From my limited dealings with Cisco ISE though, I had to put the patch on a Linux server I was using for backups, then create a repository on Cisco ISE pointing to the backup server and the file. At that point I was able to patch/upgrade Cisco ISE.
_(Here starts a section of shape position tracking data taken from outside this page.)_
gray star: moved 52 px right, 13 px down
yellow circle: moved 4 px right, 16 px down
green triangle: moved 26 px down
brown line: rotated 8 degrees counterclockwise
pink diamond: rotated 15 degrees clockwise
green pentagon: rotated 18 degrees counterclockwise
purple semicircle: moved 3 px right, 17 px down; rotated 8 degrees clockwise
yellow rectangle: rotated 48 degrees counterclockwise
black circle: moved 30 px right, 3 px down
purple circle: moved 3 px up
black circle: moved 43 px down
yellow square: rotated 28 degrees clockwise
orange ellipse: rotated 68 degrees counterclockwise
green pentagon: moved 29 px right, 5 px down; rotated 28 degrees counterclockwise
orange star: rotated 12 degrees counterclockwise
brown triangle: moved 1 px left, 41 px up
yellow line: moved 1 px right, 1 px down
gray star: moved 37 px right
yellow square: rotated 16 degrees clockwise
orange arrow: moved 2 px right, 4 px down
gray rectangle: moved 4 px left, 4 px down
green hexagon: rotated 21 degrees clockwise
akintundeoloyede11 · ‎05-10-2024

Hello Friend

Thank you for your response and advise

See below my ftp-Server configuration and my debug output from from, Kindly
look through and advise on what i am missing PLSSSSSSSS

[root@redhattemplate xpadmin]# cd /homr
bash: cd: /homr: No such file or directory
[root@redhattemplate xpadmin]# cd /home/ftpuser/
[root@redhattemplate ftpuser]# ls
ftp
[root@redhattemplate ftpuser]# cd ftp
[root@redhattemplate ftp]# ls
ise-patchbundle-2.7.0.356-Patch10-23082414.SPA.x86_64.tar.gz
[root@redhattemplate ftp]# pwd
/home/ftpuser/ftp
[root@redhattemplate ftp]#
[root@redhattemplate ftp]# mkdir /ftp
[root@redhattemplate ftp]# cp
ise-patchbundle-2.7.0.356-Patch10-23082414.SPA.x86_64.tar.gz /ftp
[root@redhattemplate ftp]# chown ftpuser:ftpuser /ftp
[root@redhattemplate ftp]# chmod 755 /ftp
[root@redhattemplate ftp]# cd /ftp
[root@redhattemplate ftp]# ls
ise-patchbundle-2.7.0.356-Patch10-23082414.SPA.x86_64.tar.gz
[root@redhattemplate ftp]#

ISE Repository Debug

XP-ISE-02/admin# debug transfer 7
XP-ISE-02/admin# show repository ftp_ise
6 [27330]:[info] transfer: cars_xfer.c[220] [admin]: ftp dir of repository
ftp_ise requested
7 [27330]:[debug] transfer: cars_xfer_util.c[2056] [admin]: ftp get dir for
repos ftp_ise
7 [27330]:[debug] transfer: cars_xfer_util.c[2068] [admin]: initializing
curl
7 [27330]:[debug] transfer: cars_xfer_util.c[2079] [admin]: full url is
ftp://172.22.51.12:/
7 [27330]:[debug] transfer: cars_xfer_util.c[1967] [admin]: initializing
curl
7 [27330]:[debug] transfer: cars_xfer_util.c[1980] [admin]: full url is
ftp://172.22.51.12:/RADIUS2024_05_08_04_03_21.tar.gpg
7 [27330]:[debug] transfer: cars_xfer_util.c[2001] [admin]: res: 0
7 [27330]:[debug] transfer: cars_xfer_util.c[2005] [admin]: res:
0-----filetime RADIUS2024_05_08_04_03_21.tar.gpg: Wed May 8 05:03:26 2024
7 [27330]:[debug] transfer: cars_xfer_util.c[2011] [admin]: filetime
RADIUS2024_05_08_04_03_21.tar.gpg: Wed May 8 05:03:26 2024
7 [27330]:[debug] transfer: cars_xfer_util.c[2015] [admin]: filesize
RADIUS2024_05_08_04_03_21.tar.gpg: 1195 bytes
7 [27330]:[debug] transfer: cars_xfer_util.c[1967] [admin]: initializing
curl
7 [27330]:[debug] transfer: cars_xfer_util.c[1980] [admin]: full url is
ftp://172.22.51.12:/TACACS2024_05_08_04_03_21.tar.gpg
7 [27330]:[debug] transfer: cars_xfer_util.c[2001] [admin]: res: 0
7 [27330]:[debug] transfer: cars_xfer_util.c[2005] [admin]: res:
0-----filetime TACACS2024_05_08_04_03_21.tar.gpg: Wed May 8 05:03:27 2024
7 [27330]:[debug] transfer: cars_xfer_util.c[2011] [admin]: filetime
TACACS2024_05_08_04_03_21.tar.gpg: Wed May 8 05:03:27 2024
7 [27330]:[debug] transfer: cars_xfer_util.c[2015] [admin]: filesize
TACACS2024_05_08_04_03_21.tar.gpg: 665 bytes
7 [27330]:[debug] transfer: cars_xfer_util.c[1967] [admin]: initializing
curl
7 [27330]:[debug] transfer: cars_xfer_util.c[1980] [admin]: full url is
ftp://172.22.51.12:/ftp
7 [27330]:[debug] transfer: cars_xfer_util.c[2001] [admin]: res: 19
7 [27330]:[debug] transfer: cars_xfer.c[268] [admin]: freed file list
RADIUS2024_05_08_04_03_21.tar.gpg
TACACS2024_05_08_04_03_21.tar.gpg
ftp
[image: image.png]

maflesch · ‎05-10-2024

I cannot say this enough, this forum is not for Cisco ISE, it is for Cisco Catalyst Center. Please use the forum under Network Management for questions related to Cisco ISE operations. That is going to be the best place for you to get support and have your question answered.